Hari ini adalah hari yang melelahkan karena proses pembangunan rumah. Peluhku yang menetes begitu banyak ini membuatku seperti orang yang baru selesai mandi. Ya, mandi keringat. Pekerjaan dari pagi hingga sore hari ini akhirnya rampung, begitu pula dengan para transmigran yang lain. Rumah tempat bernaung akhirnya telah berdiri dengan kokohnya, dinding yang terbuat dari kayu-kayu pilihan menambah keanggunan rumah. Hal itu menjadi nilai tambah selain kulitas rumah.
Setelah meminta izin dari Aji dan Biyang, aku memutuskan untuk berkeliling di sekitar desa. Mengenakan baju berwarna putih dan maxiskirt bermotif mawar serta sepasang slippers yang seolah melekat di kakiku, aku berjalan-jalan dengan sedikit memainkan kerikil-kerikil kecil di tanah dengan kakiku. Aku berjalan dengan rasa hampa memandang kerikil-kerikil kecil yang sedang ku tendang-tendang.
"Aw!" Tanpa sadar kepalaku menabrak sesuatu ketika aku sedang menunduk memperhatikan kerikil-kerikil yang kutendang.
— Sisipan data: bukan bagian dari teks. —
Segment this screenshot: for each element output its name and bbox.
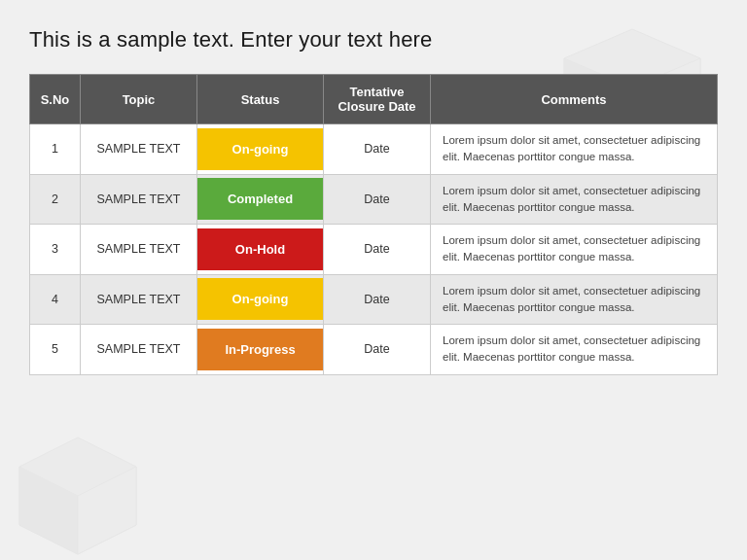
cell-date: Date: [324, 174, 431, 225]
cell-sno: 2: [30, 174, 81, 225]
status-table: S.No Topic Status Tentative Closure Date…: [29, 74, 718, 375]
status-badge: On-Hold: [197, 228, 323, 270]
table-header-row: S.No Topic Status Tentative Closure Date…: [30, 75, 718, 124]
table-row: 3SAMPLE TEXTOn-HoldDateLorem ipsum dolor…: [30, 225, 718, 275]
cell-comments: Lorem ipsum dolor sit amet, consectetuer…: [431, 174, 718, 225]
table-row: 4SAMPLE TEXTOn-goingDateLorem ipsum dolo…: [30, 274, 718, 325]
cell-date: Date: [324, 124, 431, 175]
cell-topic: SAMPLE TEXT: [81, 274, 197, 325]
cell-sno: 1: [30, 124, 81, 175]
cell-topic: SAMPLE TEXT: [81, 174, 197, 225]
table-row: 5SAMPLE TEXTIn-ProgressDateLorem ipsum d…: [30, 325, 718, 375]
page-title: This is a sample text. Enter your text h…: [29, 27, 718, 52]
cell-sno: 5: [30, 325, 81, 375]
cell-topic: SAMPLE TEXT: [81, 325, 197, 375]
cell-comments: Lorem ipsum dolor sit amet, consectetuer…: [431, 124, 718, 175]
header-sno: S.No: [30, 75, 81, 124]
cell-comments: Lorem ipsum dolor sit amet, consectetuer…: [431, 325, 718, 375]
cell-date: Date: [324, 325, 431, 375]
cell-topic: SAMPLE TEXT: [81, 225, 197, 275]
table-row: 1SAMPLE TEXTOn-goingDateLorem ipsum dolo…: [30, 124, 718, 175]
cell-comments: Lorem ipsum dolor sit amet, consectetuer…: [431, 225, 718, 275]
status-badge: On-going: [197, 128, 323, 170]
cell-status: Completed: [197, 174, 324, 225]
cell-topic: SAMPLE TEXT: [81, 124, 197, 175]
cell-status: On-Hold: [197, 225, 324, 275]
cell-date: Date: [324, 225, 431, 275]
header-comments: Comments: [431, 75, 718, 124]
cell-status: On-going: [197, 274, 324, 325]
status-badge: On-going: [197, 278, 323, 320]
cell-comments: Lorem ipsum dolor sit amet, consectetuer…: [431, 274, 718, 325]
status-badge: Completed: [197, 178, 323, 220]
cell-sno: 3: [30, 225, 81, 275]
status-badge: In-Progress: [197, 329, 323, 370]
header-status: Status: [197, 75, 324, 124]
table-row: 2SAMPLE TEXTCompletedDateLorem ipsum dol…: [30, 174, 718, 225]
header-topic: Topic: [81, 75, 197, 124]
cell-sno: 4: [30, 274, 81, 325]
cell-status: On-going: [197, 124, 324, 175]
cell-status: In-Progress: [197, 325, 324, 375]
header-closure-date: Tentative Closure Date: [324, 75, 431, 124]
cell-date: Date: [324, 274, 431, 325]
Aku mendongakkan wajahku untuk melihat apa gerangan yang ku tabrak.
"Hai Miss, kita bertemu lagi..."
Aku terperangah, pria yang bertampang kompeni yang ada di kapal waktu itu berdiri tepat di depanku.
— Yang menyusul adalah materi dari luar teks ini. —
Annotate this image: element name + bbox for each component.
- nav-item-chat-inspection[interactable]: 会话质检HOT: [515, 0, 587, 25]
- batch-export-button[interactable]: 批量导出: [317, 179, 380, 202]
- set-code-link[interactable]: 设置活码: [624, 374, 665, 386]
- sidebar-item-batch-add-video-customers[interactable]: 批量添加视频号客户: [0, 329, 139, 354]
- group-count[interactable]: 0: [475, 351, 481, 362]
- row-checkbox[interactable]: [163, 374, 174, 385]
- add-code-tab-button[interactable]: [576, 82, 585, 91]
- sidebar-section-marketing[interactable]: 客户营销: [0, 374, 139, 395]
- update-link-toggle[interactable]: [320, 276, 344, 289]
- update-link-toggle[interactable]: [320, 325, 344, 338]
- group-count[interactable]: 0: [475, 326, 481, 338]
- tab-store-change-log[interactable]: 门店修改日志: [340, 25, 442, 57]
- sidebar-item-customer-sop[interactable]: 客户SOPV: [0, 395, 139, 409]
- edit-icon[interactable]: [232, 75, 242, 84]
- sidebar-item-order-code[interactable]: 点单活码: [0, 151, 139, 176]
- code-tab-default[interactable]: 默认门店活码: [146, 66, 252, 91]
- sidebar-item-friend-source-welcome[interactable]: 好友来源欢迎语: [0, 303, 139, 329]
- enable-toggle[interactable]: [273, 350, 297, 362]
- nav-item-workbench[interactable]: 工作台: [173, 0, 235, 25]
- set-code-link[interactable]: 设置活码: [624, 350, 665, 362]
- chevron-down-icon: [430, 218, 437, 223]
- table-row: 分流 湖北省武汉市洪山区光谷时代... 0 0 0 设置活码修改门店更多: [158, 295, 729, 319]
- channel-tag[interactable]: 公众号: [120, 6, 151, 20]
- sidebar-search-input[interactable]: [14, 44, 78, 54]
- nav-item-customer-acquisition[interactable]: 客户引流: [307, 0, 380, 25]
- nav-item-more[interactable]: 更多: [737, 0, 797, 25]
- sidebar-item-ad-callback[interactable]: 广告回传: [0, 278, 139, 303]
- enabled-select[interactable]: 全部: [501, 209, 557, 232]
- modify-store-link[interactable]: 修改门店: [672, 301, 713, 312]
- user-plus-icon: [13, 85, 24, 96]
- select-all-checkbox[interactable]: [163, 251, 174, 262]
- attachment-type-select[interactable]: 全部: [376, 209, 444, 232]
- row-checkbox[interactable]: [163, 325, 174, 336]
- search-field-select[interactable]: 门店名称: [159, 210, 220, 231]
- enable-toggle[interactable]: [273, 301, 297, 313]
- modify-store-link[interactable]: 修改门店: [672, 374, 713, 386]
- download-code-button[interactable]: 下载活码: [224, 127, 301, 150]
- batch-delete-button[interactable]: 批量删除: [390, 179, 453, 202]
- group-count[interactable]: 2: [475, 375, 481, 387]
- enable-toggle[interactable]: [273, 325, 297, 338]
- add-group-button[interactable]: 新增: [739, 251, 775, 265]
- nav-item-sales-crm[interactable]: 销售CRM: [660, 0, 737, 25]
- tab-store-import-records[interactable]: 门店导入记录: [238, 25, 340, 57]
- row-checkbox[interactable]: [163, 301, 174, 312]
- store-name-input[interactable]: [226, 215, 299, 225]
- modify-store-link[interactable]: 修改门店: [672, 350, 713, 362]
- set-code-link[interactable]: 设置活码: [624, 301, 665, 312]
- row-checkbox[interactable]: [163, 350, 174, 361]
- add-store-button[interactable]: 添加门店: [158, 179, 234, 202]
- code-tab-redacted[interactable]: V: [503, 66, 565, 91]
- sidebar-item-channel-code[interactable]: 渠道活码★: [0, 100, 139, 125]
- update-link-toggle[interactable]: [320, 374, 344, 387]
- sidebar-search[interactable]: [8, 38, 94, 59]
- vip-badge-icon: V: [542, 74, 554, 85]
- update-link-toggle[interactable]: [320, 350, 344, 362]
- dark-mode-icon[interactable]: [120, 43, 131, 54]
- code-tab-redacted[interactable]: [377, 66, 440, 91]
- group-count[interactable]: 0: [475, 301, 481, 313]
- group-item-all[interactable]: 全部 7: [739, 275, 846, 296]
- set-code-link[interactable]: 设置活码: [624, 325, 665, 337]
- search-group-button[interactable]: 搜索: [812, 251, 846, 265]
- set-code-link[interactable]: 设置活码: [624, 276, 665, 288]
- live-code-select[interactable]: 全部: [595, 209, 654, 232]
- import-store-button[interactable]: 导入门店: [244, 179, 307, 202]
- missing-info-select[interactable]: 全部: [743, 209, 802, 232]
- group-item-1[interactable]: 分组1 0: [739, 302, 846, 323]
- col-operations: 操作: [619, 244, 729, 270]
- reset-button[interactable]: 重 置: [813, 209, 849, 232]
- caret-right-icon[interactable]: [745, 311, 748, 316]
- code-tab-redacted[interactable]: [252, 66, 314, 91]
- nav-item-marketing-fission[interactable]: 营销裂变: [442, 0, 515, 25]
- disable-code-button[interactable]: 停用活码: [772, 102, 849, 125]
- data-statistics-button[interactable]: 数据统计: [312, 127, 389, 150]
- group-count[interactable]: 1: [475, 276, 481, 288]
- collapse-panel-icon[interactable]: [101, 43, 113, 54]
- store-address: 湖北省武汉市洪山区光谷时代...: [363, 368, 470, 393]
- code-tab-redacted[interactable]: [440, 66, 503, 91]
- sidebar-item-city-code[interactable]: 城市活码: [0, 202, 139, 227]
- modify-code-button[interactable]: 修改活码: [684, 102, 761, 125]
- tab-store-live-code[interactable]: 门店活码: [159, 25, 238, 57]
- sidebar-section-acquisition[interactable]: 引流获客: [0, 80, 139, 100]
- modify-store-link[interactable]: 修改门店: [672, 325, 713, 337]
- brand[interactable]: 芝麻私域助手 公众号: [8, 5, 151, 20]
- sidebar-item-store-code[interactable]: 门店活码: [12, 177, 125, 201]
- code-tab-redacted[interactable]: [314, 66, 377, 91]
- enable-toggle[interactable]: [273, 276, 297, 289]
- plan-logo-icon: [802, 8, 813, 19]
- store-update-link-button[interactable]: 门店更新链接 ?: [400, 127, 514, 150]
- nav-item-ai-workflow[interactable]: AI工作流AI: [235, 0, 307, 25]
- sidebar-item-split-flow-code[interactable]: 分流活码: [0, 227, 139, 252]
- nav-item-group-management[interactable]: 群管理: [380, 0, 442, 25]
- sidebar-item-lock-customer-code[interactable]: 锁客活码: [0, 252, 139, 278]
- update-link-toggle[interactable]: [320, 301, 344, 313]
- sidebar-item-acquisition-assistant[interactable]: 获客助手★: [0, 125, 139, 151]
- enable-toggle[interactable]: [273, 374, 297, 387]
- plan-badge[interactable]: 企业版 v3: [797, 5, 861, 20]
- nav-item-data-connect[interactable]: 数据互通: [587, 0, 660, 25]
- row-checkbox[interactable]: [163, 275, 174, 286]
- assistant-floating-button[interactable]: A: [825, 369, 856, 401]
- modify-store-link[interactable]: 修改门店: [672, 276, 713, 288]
"Ah, hai..." Sahutku kaku.
"Miss sedang jalan-jalan ya?" Tanyanya.
"I..i...ya..." Aku tergagap.
"Kenapa Miss?"
"Tidak, tidak ada apa-apa."
"Kalau boleh, ayo kita jalan bersama. Aku juga ingin melihat-lihat keadaan di desa ini."
Tanpa menolak, aku dan pria ini kemudian berjalan walau aku menjaga jarak dengan batas aman yang cukup menurutku.
"Pasti kamu takut padaku." Katanya tiba-tiba.
"Tidak." Sahutku.
"Penampilanku memang seperti ini, dan aku memang bukan orang asli Indonesia." Katanya dengan tatapan yang tajam kearahku. Aku hanya terdiam, mulutku serasa gemetar untuk mengeluarkan sepatah kata pun.
"Tapi, aku sudah menetap dan mencintai negeri ini. Aku tidak seperti orang-orang yang menjajah dulu, selain itu darah Indonesia juga mengalir di tubuhku." Imbuhnya.
Tiba-tiba kakinya terhenti dan membuatku terhenti juga, ia menatapku dengan tegas.
"Namaku Julius, Julius Rivera." Kata pria itu mengulurkan tangannya.
Tanganku seketika membalas uluran tangan itu dan bersalaman dengannya, rasanya tubuhku sudah tidak berada dibawah kendaliku.
"Mmm... Maaf, tapi kenapa kau bisa ke sini?" Tanyaku masih sedikit gemetar.
"Miss pasti tidak memperhatikanku. Aku adalah salah seorang transmigran juga." Kata Julius.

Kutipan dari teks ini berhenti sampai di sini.